(Extracted data entries)
· · · ·

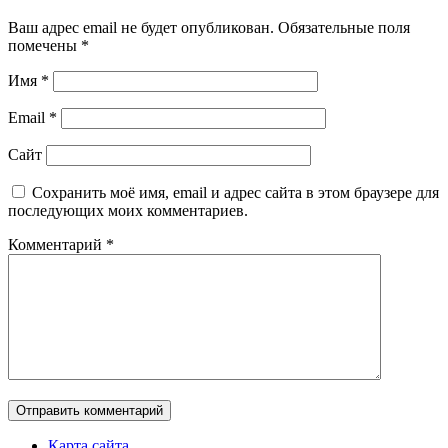
Ваш адрес email не будет опубликован.
Обязательные поля
помечены
*
Имя
*
Email
*
Сайт
Сохранить моё имя, email и адрес сайта в этом браузере для
последующих моих комментариев.
Комментарий
*
Карта сайта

· · · ·

#### Exercise aim
Reply with nothing but a number: how many lines of the entries above contain the string "сайта"?

#### Reply to the task
2